(Data entries)
+ + + + + + +
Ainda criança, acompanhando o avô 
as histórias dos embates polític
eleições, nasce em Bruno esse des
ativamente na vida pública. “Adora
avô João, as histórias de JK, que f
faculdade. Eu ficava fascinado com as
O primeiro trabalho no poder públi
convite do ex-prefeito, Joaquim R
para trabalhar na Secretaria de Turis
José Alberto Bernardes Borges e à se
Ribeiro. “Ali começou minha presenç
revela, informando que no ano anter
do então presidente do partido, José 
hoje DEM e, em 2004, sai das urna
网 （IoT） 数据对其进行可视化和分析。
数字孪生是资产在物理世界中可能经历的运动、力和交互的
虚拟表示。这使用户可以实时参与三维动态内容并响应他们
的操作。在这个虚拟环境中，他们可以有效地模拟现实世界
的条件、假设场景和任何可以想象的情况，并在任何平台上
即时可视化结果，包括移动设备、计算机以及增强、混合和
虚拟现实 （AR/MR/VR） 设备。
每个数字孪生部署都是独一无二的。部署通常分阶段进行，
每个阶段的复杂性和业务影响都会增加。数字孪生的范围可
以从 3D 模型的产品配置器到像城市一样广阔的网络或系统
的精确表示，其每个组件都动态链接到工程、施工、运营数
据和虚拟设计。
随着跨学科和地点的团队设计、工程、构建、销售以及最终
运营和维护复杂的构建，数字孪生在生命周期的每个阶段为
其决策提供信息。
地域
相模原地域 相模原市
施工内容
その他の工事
+ + + + + + +
About this task
Returned text must match every record word for word.

Response to this task
Ainda criança, acompanhando o avô 
as histórias dos embates polític
eleições, nasce em Bruno esse des
ativamente na vida pública. “Adora
avô João, as histórias de JK, que f
faculdade. Eu ficava fascinado com as
O primeiro trabalho no poder públi
convite do ex-prefeito, Joaquim R
para trabalhar na Secretaria de Turis
José Alberto Bernardes Borges e à se
Ribeiro. “Ali começou minha presenç
revela, informando que no ano anter
do então presidente do partido, José 
hoje DEM e, em 2004, sai das urna
网 （IoT） 数据对其进行可视化和分析。
数字孪生是资产在物理世界中可能经历的运动、力和交互的
虚拟表示。这使用户可以实时参与三维动态内容并响应他们
的操作。在这个虚拟环境中，他们可以有效地模拟现实世界
的条件、假设场景和任何可以想象的情况，并在任何平台上
即时可视化结果，包括移动设备、计算机以及增强、混合和
虚拟现实 （AR/MR/VR） 设备。
每个数字孪生部署都是独一无二的。部署通常分阶段进行，
每个阶段的复杂性和业务影响都会增加。数字孪生的范围可
以从 3D 模型的产品配置器到像城市一样广阔的网络或系统
的精确表示，其每个组件都动态链接到工程、施工、运营数
据和虚拟设计。
随着跨学科和地点的团队设计、工程、构建、销售以及最终
运营和维护复杂的构建，数字孪生在生命周期的每个阶段为
其决策提供信息。
地域
相模原地域 相模原市
施工内容
その他の工事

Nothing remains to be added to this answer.